== Data ==
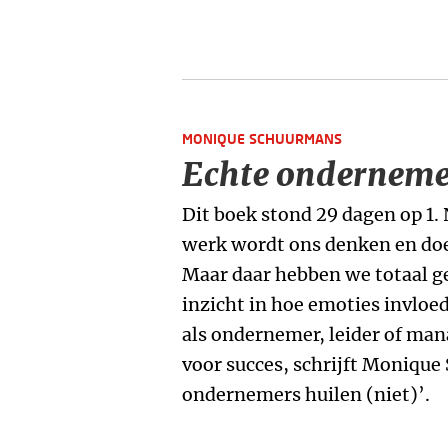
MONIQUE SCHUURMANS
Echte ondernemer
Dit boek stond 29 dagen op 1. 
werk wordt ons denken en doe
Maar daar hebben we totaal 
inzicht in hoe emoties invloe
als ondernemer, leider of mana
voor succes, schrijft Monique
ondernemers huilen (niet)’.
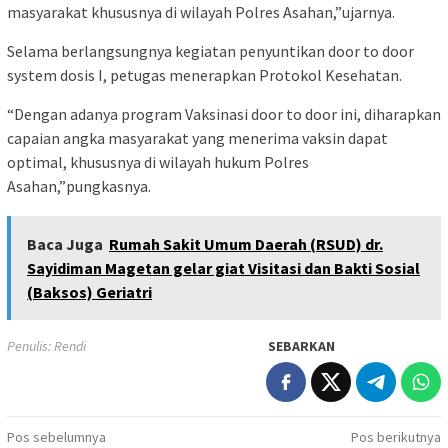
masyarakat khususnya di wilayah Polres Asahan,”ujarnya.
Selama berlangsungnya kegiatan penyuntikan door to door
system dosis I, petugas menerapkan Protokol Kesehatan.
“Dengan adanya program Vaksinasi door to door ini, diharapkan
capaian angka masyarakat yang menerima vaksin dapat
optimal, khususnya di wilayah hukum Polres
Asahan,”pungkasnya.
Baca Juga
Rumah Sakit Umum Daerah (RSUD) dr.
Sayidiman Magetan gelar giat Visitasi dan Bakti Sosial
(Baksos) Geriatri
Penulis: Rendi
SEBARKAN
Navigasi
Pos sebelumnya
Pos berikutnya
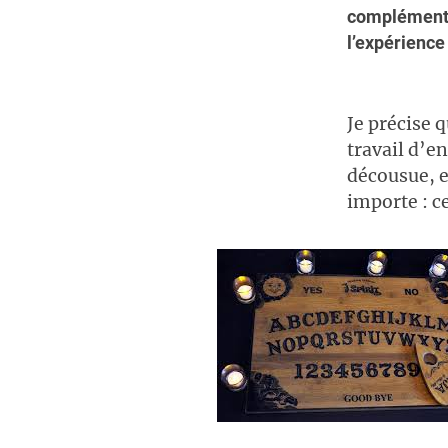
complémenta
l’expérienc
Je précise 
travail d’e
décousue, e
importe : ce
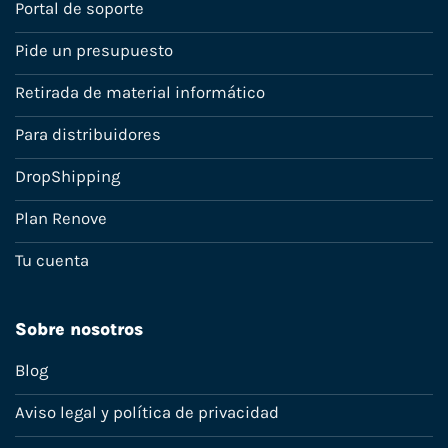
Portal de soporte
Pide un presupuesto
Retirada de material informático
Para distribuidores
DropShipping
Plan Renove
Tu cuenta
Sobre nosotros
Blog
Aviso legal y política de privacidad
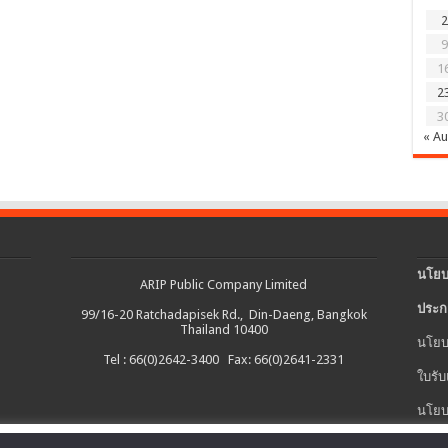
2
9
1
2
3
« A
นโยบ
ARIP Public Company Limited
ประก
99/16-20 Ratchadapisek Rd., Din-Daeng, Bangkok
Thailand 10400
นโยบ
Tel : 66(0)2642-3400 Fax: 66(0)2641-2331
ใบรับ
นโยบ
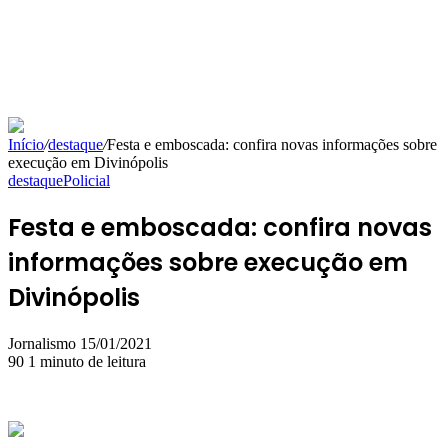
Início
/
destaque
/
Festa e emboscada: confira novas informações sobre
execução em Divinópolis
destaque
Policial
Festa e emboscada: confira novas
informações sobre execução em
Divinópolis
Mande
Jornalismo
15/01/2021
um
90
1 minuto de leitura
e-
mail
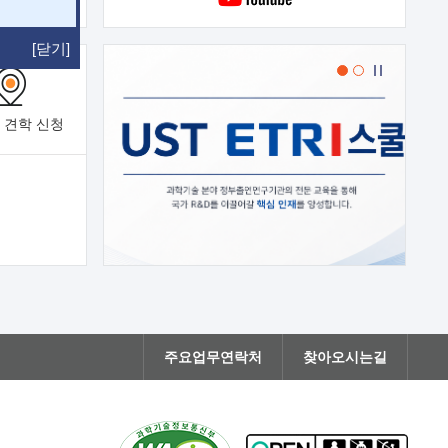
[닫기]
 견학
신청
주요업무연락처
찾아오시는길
===
[Work instruction] Retype all the data exactly. Omit pictures.

[Task response]
MONIQUE SCHUURMANS
Echte ondernemer
Dit boek stond 29 dagen op 1. 
werk wordt ons denken en doe
Maar daar hebben we totaal 
inzicht in hoe emoties invloe
als ondernemer, leider of mana
voor succes, schrijft Monique
ondernemers huilen (niet)’.
masyarakat khususnya di wilayah Polres Asahan,”ujarnya.
Selama berlangsungnya kegiatan penyuntikan door to door
system dosis I, petugas menerapkan Protokol Kesehatan.
“Dengan adanya program Vaksinasi door to door ini, diharapkan
capaian angka masyarakat yang menerima vaksin dapat
optimal, khususnya di wilayah hukum Polres
Asahan,”pungkasnya.
Baca Juga
Rumah Sakit Umum Daerah (RSUD) dr.
Sayidiman Magetan gelar giat Visitasi dan Bakti Sosial
(Baksos) Geriatri
Penulis: Rendi
SEBARKAN
Navigasi
Pos sebelumnya
Pos berikutnya
complémenta
l’expérienc
Je précise 
travail d’e
décousue, e
importe : ce
Portal de soporte
Pide un presupuesto
Retirada de material informático
Para distribuidores
DropShipping
Plan Renove
Tu cuenta
Sobre nosotros
Blog
Aviso legal y política de privacidad
2
9
1
2
3
« A
นโยบ
ARIP Public Company Limited
ประก
99/16-20 Ratchadapisek Rd., Din-Daeng, Bangkok
Thailand 10400
นโยบ
Tel : 66(0)2642-3400 Fax: 66(0)2641-2331
ใบรับ
นโยบ
Início
/
destaque
/
Festa e emboscada: confira novas informações sobre
execução em Divinópolis
destaque
Policial
Festa e emboscada: confira novas
informações sobre execução em
Divinópolis
Mande
Jornalismo
15/01/2021
um
90
1 minuto de leitura
e-
mail
[닫기]
 견학
신청
주요업무연락처
찾아오시는길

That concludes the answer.